As a raging bull of long standing--god, yes!

However, as a trembling coward of just as long standing—one who rolls herself up like a potato bug at the slightest hint of adversity--perhaps not so much.

The problem is that now that I’m off most of my meds, I careen like a pinball between these two rather polarized animal states. The raging bull who can’t wait to run out and slash the blonde’s tires evaporates, a mere six seconds later, into the potato bug who can’t wait to pretend that karma, given adequate time, will restore moral balance by slashing them for me.

The problem with the karma solution is that I’d have to smoke enough pot to turn my mind into that of a hippie’s, and I can’t even think about pot—or of hippies--without drifting—nay, hurtling—directly into insanity’s stratosphere.

Alternatively, the problem with the slashing solution is that the blonde might just retaliate by slashing my tires or, depending on how many meds she herself has stopped taking, running her Panzer over Boo Radley, who, despite being Boo Radley, does venture outdoors now and then to exult in its nature and chase the odd squirrel.

The only problem that really matters, of course, is that Panzers do not even have tires.  I, or karma, would have to slash its fat treads.

As much as I believe that living well is still the best possible form of revenge, the fact (or rumor) that I’m not living at all pretty much makes that impossible. No, any pro-active revenge on my part has to be both quick and direct. And, of course, completely upsetting. Egregiously upsetting. Indelibly upsetting. Which leaves me with two obvious options:

Nominate her for
What Not To Wear so that Stacy London can ruin her life not just in public but in perpetuity. 
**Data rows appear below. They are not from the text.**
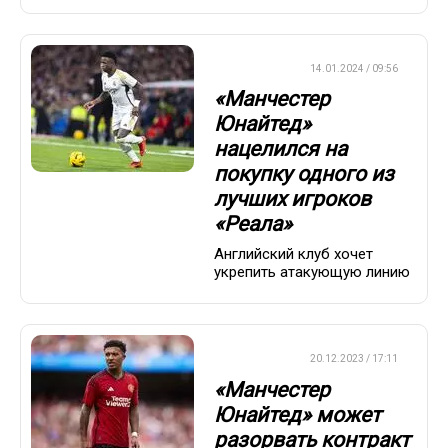
ТРАНСФЕРЫ
14.01.2024 / 09:56
«Манчестер
Юнайтед»
нацелился на
покупку одного из
лучших игроков
«Реала»
Английский клуб хочет
укрепить атакующую линию
ТРАНСФЕРЫ
20.12.2023 / 17:11
«Манчестер
Юнайтед» может
разорвать контракт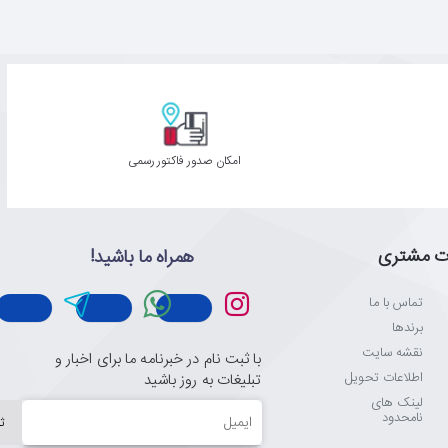
امکان صدور فاکتور رسمی
ت مشتری
همراه ما باشید!
تماس با ما
برندها
نقشه سایت
با ثبت نام در خبرنامه ما برای اخبار و
اطلاعات تحویل
تبلیغات به روز باشید
لینک های
ایمیل
نامحدود
ث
Get Sandra Lee to take a hiatus from her Semi-Homemade Cooking Show to cater a dinner party on her behalf.  Lee, who, like London, has clearly not eaten anything ever, will serve plastic lemons painted with grill marks and explain to all present what it means to be Semi-Insane. This explanation will begin with the cognitive triumph of semi meaning 70% and end with a table scape so . . . so . . . so . . . oh my god, I can’t even think of an adequate adjective---anyway, so Whatever It Is that would reduce Albert Speer’s Hitler’s Berlin to so much craft store pipe cleaning whimsy.  

Trust me: I wish I had more, but the heat wave we're having has just poached my brain.


  1. Ooh - I'm all for Stacy and Clinton. Humiliation in reruns!

  2. And Hank Fitz says it all starts once again on October 29! I'll watch if you will. Thank you, Tanita.